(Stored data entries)

"""

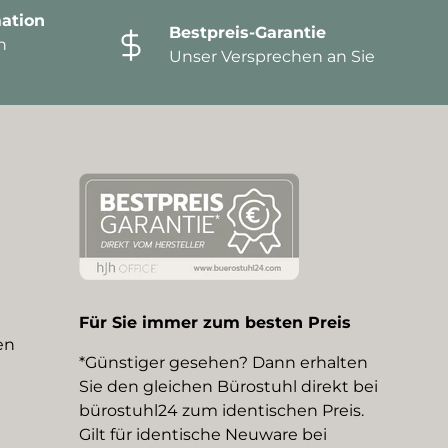
ation
Bestpreis-Garantie
n
Unser Versprechen an Sie
Für Sie immer zum besten Preis
en
*Günstiger gesehen? Dann erhalten
Sie den gleichen Bürostuhl direkt bei
bürostuhl24 zum identischen Preis.
Gilt für identische Neuware bei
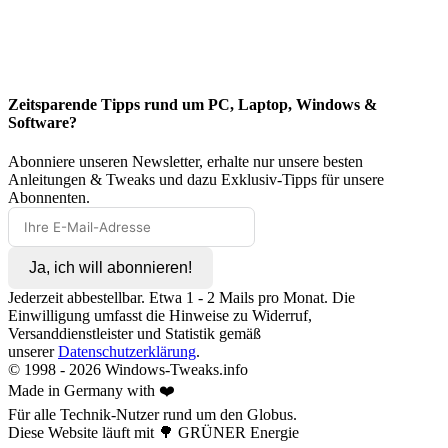
Zeitsparende Tipps rund um PC, Laptop, Windows &
Software?
Abonniere unseren Newsletter, erhalte nur unsere besten
Anleitungen & Tweaks und dazu Exklusiv-Tipps für unsere
Abonnenten.
Ja, ich will abonnieren!
Jederzeit abbestellbar. Etwa 1 - 2 Mails pro Monat. Die
Einwilligung umfasst die Hinweise zu Widerruf,
Versanddienstleister und Statistik gemäß
unserer
Datenschutzerklärung
.
© 1998 -
2026
Windows-Tweaks.info
Made in Germany with ❤️
Für alle Technik-Nutzer rund um den Globus.
Diese Website läuft mit 🌳 GRÜNER Energie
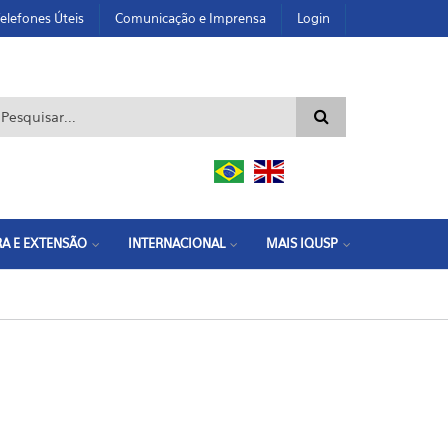
elefones Úteis
Comunicação e Imprensa
Login
ormulário de busca
A E EXTENSÃO
INTERNACIONAL
MAIS IQUSP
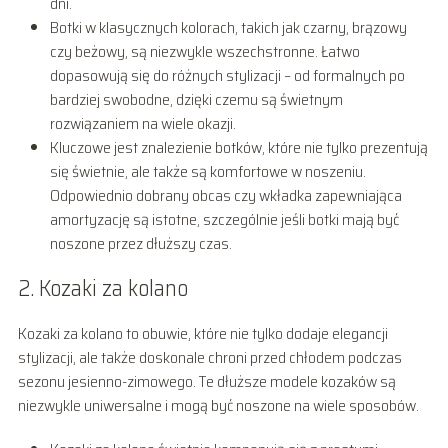
dni.
Botki w klasycznych kolorach, takich jak czarny, brązowy
czy beżowy, są niezwykle wszechstronne. Łatwo
dopasowują się do różnych stylizacji – od formalnych po
bardziej swobodne, dzięki czemu są świetnym
rozwiązaniem na wiele okazji.
Kluczowe jest znalezienie botków, które nie tylko prezentują
się świetnie, ale także są komfortowe w noszeniu.
Odpowiednio dobrany obcas czy wkładka zapewniająca
amortyzację są istotne, szczególnie jeśli botki mają być
noszone przez dłuższy czas.
2. Kozaki za kolano
Kozaki za kolano to obuwie, które nie tylko dodaje elegancji
stylizacji, ale także doskonale chroni przed chłodem podczas
sezonu jesienno-zimowego. Te dłuższe modele kozaków są
niezwykle uniwersalne i mogą być noszone na wiele sposobów.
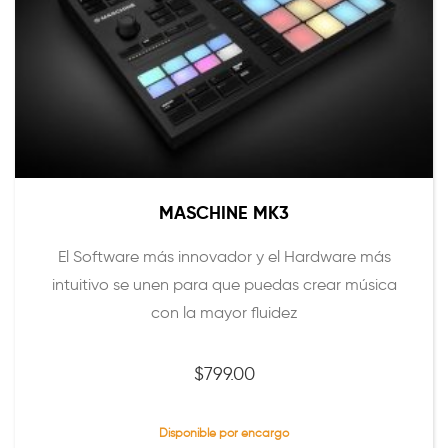
MASCHINE MK3
El Software más innovador y el Hardware más
intuitivo se unen para que puedas crear música
con la mayor fluidez
$
799.00
Disponible por encargo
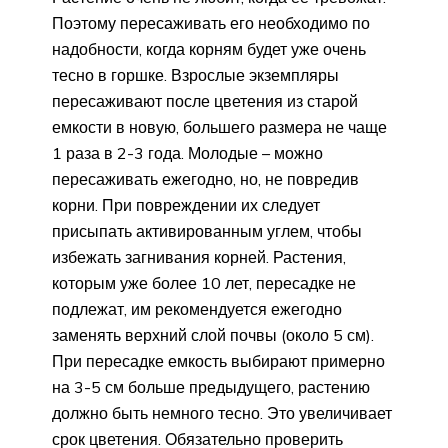
Поэтому пересаживать его необходимо по
надобности, когда корням будет уже очень
тесно в горшке. Взрослые экземпляры
пересаживают после цветения из старой
емкости в новую, большего размера не чаще
1 раза в 2-3 года. Молодые – можно
пересаживать ежегодно, но, не повредив
корни. При повреждении их следует
присыпать активированным углем, чтобы
избежать загнивания корней. Растения,
которым уже более 10 лет, пересадке не
подлежат, им рекомендуется ежегодно
заменять верхний слой почвы (около 5 см).
При пересадке емкость выбирают примерно
на 3-5 см больше предыдущего, растению
должно быть немного тесно. Это увеличивает
срок цветения. Обязательно проверить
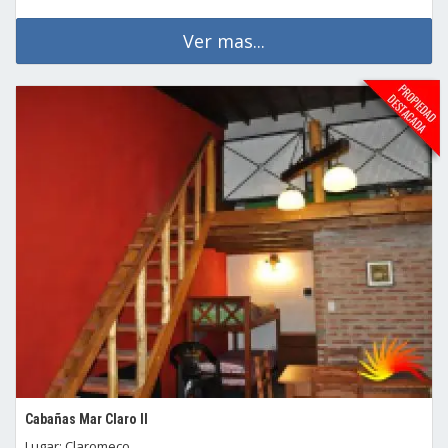
Ver mas...
Cabañas Mar Claro II
Lugar: Claromeco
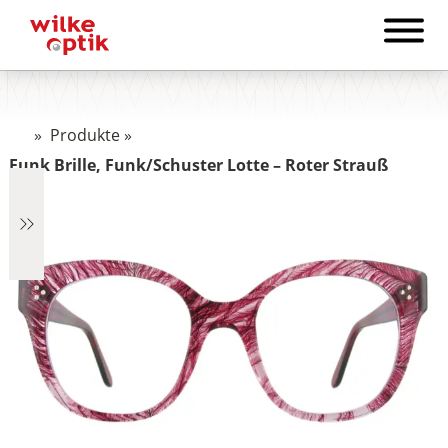
»
Produkte
»
Funk Brille, Funk/Schuster Lotte – Roter Strauß
€1.265
1.265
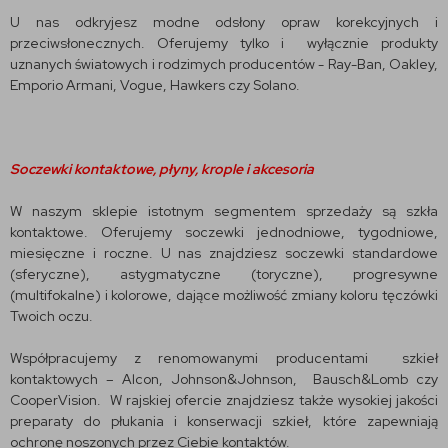
U nas odkryjesz modne odsłony opraw korekcyjnych i
przeciwsłonecznych. Oferujemy tylko i wyłącznie produkty
uznanych światowych i rodzimych producentów - Ray-Ban, Oakley,
Emporio Armani, Vogue, Hawkers czy Solano.
Soczewki kontaktowe, płyny, krople i akcesoria
W naszym sklepie istotnym segmentem sprzedaży są szkła
kontaktowe. Oferujemy soczewki jednodniowe, tygodniowe,
miesięczne i roczne. U nas znajdziesz soczewki standardowe
(sferyczne), astygmatyczne (toryczne), progresywne
(multifokalne) i kolorowe, dające możliwość zmiany koloru tęczówki
Twoich oczu.
Współpracujemy z renomowanymi producentami szkieł
kontaktowych – Alcon, Johnson&Johnson, Bausch&Lomb czy
CooperVision. W rajskiej ofercie znajdziesz także wysokiej jakości
preparaty do płukania i konserwacji szkieł, które zapewniają
ochronę noszonych przez Ciebie kontaktów.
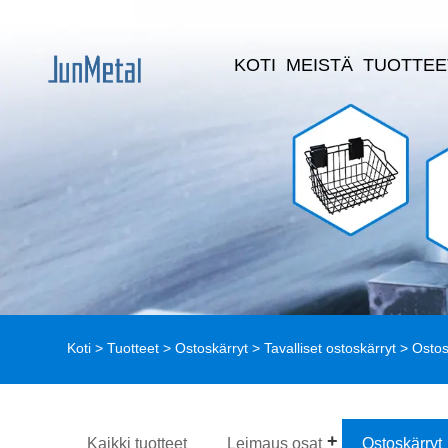
KOTI
MEISTÄ
TUOTTEE
Koti
>
Tuotteet
>
Ostoskärryt
>
Tavalliset ostoskärryt
> Ostos
Kaikki tuotteet
Leimaus osat
Ostoskärryt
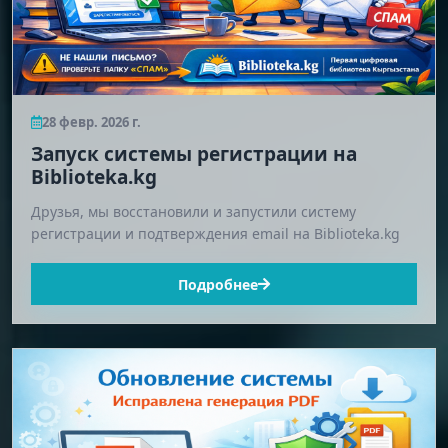
28 февр. 2026 г.
Запуск системы регистрации на
Biblioteka.kg
Друзья, мы восстановили и запустили систему
регистрации и подтверждения email на Biblioteka.kg
Подробнее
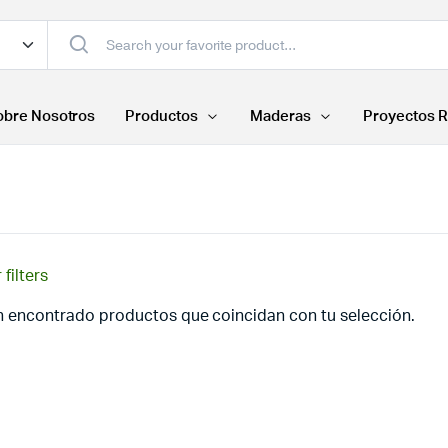
obre Nosotros
Productos
Maderas
Proyectos R
 filters
n encontrado productos que coincidan con tu selección.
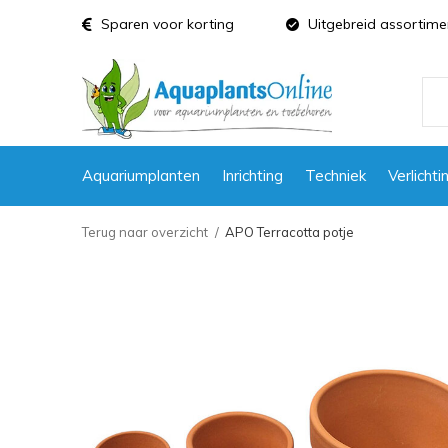
Sparen voor korting
Uitgebreid assortime
Aquariumplanten
Inrichting
Techniek
Verlichti
Terug naar overzicht
APO Terracotta potje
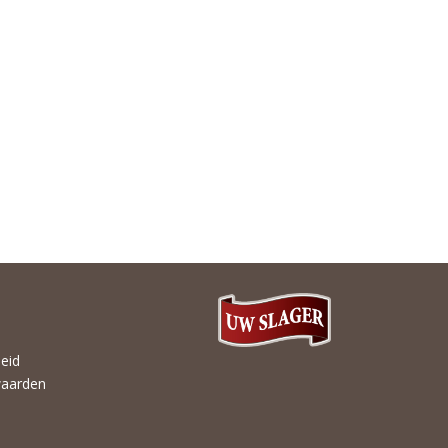
heid
aarden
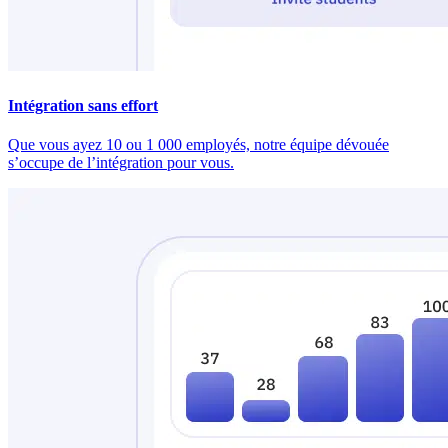
Intégration sans effort
Que vous ayez 10 ou 1 000 employés, notre équipe dévouée
s’occupe de l’intégration pour vous.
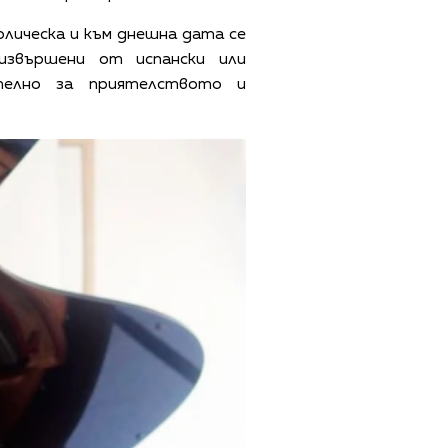
лическа и към днешна дата се
извършени от испански или
телно за приятелството и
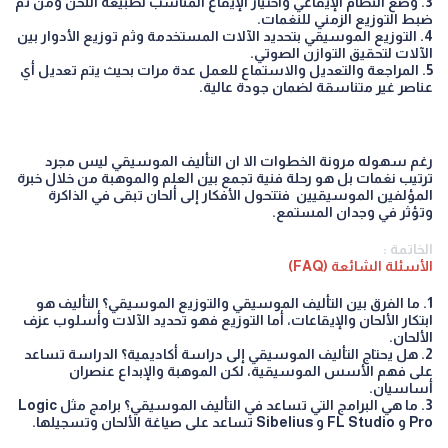
3.⁠ ⁠وضع النظام الإيقاعي واختيار الإيقاع المناسب لطبيعة اللحن ومن ثم
ضبط التوزيع الزمني للنغمات.
4.⁠ ⁠التوزيع الموسيقي بتحديد الآلات المستخدمة وثم توزيع الأدوار بين
الآلات لتحقيق التوازن الصوتي.
5.⁠ ⁠المراجعة والتعديل والاستماع للعمل عدة مرات بحيث يتم تعديل أي
عناصر غير متناسقة لضمان جودة عالية.
رغم سهوله مرونة الخطوات الا ان التأليف الموسيقي ليس مجرد
ترتيب نغمات بل هو رحلة فنية تجمع بين العلم والموهبة من خلال خبرة
المؤلفين الموسيقيين فتتحول الأفكار إلى ألحان تبقى في الذاكرة
وتؤثر في وجدان المستمع.
الخاتمة :
الأسئلة الشائعة (FAQ)
1.⁠ ⁠ما الفرق بين التأليف الموسيقي والتوزيع الموسيقي؟ التأليف هو
ابتكار الألحان والإيقاعات، أما التوزيع فهو تحديد الآلات وأسلوب عزف
الألحان.
2.⁠ ⁠هل يحتاج التأليف الموسيقي إلى دراسة أكاديمية؟ الدراسة تساعد
على فهم الأسس الموسيقية، لكن الموهبة والإبداع عنصران
أساسيان.
3.⁠ ⁠ما هي البرامج التي تساعد في التأليف الموسيقي؟ برامج مثل Logic
Pro و FL Studio و Sibelius تساعد على صياغة الألحان وتسجيلها.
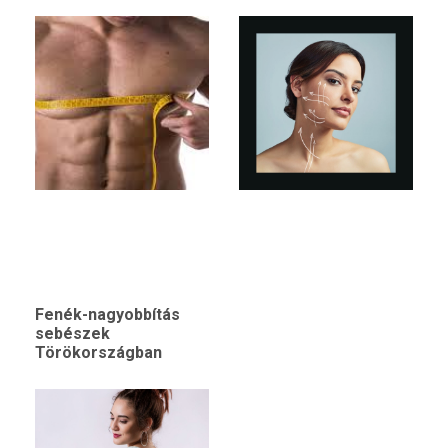
Fenék-nagyobbítás
sebészek
Törökországban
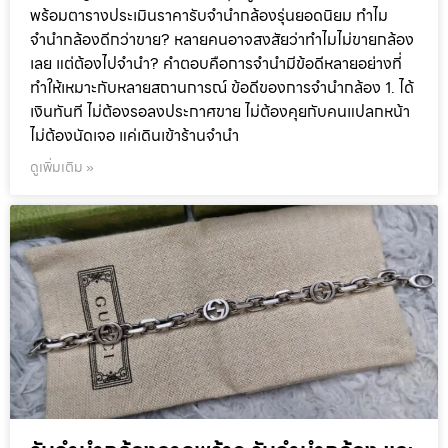
พร้อมตารางประเมินราคารับจำนำกล้องรุ่นยอดนิยม ทำไม
จำนำกล้องดีกว่าขาย? หลายคนอาจสงสัยว่าทำไมไม่ขายกล้อง
เลย แต่ต้องไปจำนำ? คำตอบคือการจำนำมีข้อดีหลายอย่างที่
ทำให้เหมาะกับหลายสถานการณ์ ข้อดีของการจำนำกล้อง 1. ได้
เงินทันที ไม่ต้องรอลงประกาศขาย ไม่ต้องคุยกับคนแปลกหน้า
ไม่ต้องนัดเจอ แค่เดินเข้าร้านจำนำ
ดูเพิ่มเติม »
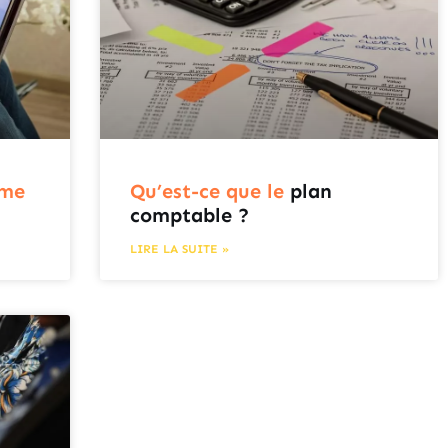
mme
Qu’est-ce que le
plan
comptable ?
LIRE LA SUITE »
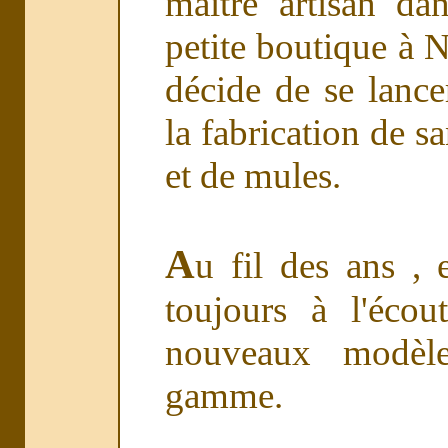
maître artisan da
petite boutique à 
décide de se lance
la fabrication de s
et de mules.
A
u fil des ans , 
toujours à l'écou
nouveaux modèle
gamme.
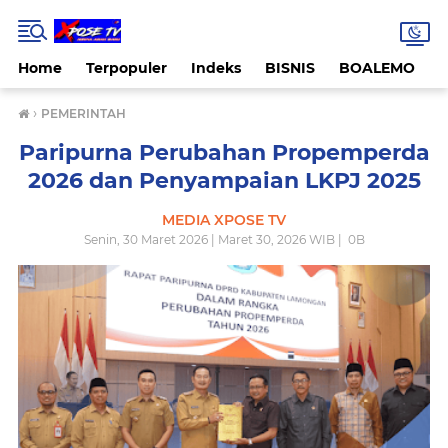
Home
Terpopuler
Indeks
BISNIS
BOALEMO
›
PEMERINTAH
Paripurna Perubahan Propemperda
2026 dan Penyampaian LKPJ 2025
MEDIA XPOSE TV
Senin, 30 Maret 2026 | Maret 30, 2026 WIB |
0
B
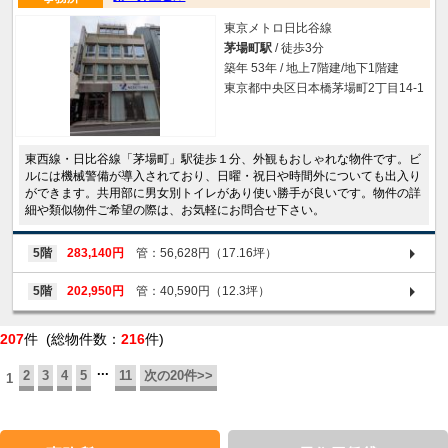
東京メトロ日比谷線
茅場町駅
/ 徒歩3分
築年 53年 / 地上7階建/地下1階建
東京都中央区日本橋茅場町2丁目14-1
東西線・日比谷線「茅場町」駅徒歩１分、外観もおしゃれな物件です。ビ
ルには機械警備が導入されており、日曜・祝日や時間外についても出入り
ができます。共用部に男女別トイレがあり使い勝手が良いです。物件の詳
細や類似物件ご希望の際は、お気軽にお問合せ下さい。
5階
283,140円
管：56,628円（17.16坪）
5階
202,950円
管：40,590円（12.3坪）
207
件 (総物件数：
216
件)
...
2
3
4
5
11
次の20件>>
1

"""

#### Task statement:
Going by the entries above, repeat exactly the lines that start at the line with "kontaktowe. Oferujemy soczewki" and go on through the line with "الآلات لتحقيق التوازن الصوتي.". Pictures are not part of the copy.

#### Output for this task:
kontaktowe. Oferujemy soczewki jednodniowe, tygodniowe,
miesięczne i roczne. U nas znajdziesz soczewki standardowe
(sferyczne), astygmatyczne (toryczne), progresywne
(multifokalne) i kolorowe, dające możliwość zmiany koloru tęczówki
Twoich oczu.
Współpracujemy z renomowanymi producentami szkieł
kontaktowych – Alcon, Johnson&Johnson, Bausch&Lomb czy
CooperVision. W rajskiej ofercie znajdziesz także wysokiej jakości
preparaty do płukania i konserwacji szkieł, które zapewniają
ochronę noszonych przez Ciebie kontaktów.
KOTI
MEISTÄ
TUOTTEE
Koti
>
Tuotteet
>
Ostoskärryt
>
Tavalliset ostoskärryt
> Ostos
Kaikki tuotteet
Leimaus osat
Ostoskärryt
28 февр. 2026 г.
Запуск системы регистрации на
Biblioteka.kg
Друзья, мы восстановили и запустили систему
регистрации и подтверждения email на Biblioteka.kg
Подробнее
obre Nosotros
Productos
Maderas
Proyectos R
 filters
n encontrado productos que coincidan con tu selección.
Sparen voor korting
Uitgebreid assortime
Aquariumplanten
Inrichting
Techniek
Verlichti
Terug naar overzicht
APO Terracotta potje
heid
aarden
Intégration sans effort
Que vous ayez 10 ou 1 000 employés, notre équipe dévouée
s’occupe de l’intégration pour vous.
лическа и към днешна дата се
извършени от испански или
телно за приятелството и
3.⁠ ⁠وضع النظام الإيقاعي واختيار الإيقاع المناسب لطبيعة اللحن ومن ثم
ضبط التوزيع الزمني للنغمات.
4.⁠ ⁠التوزيع الموسيقي بتحديد الآلات المستخدمة وثم توزيع الأدوار بين
الآلات لتحقيق التوازن الصوتي.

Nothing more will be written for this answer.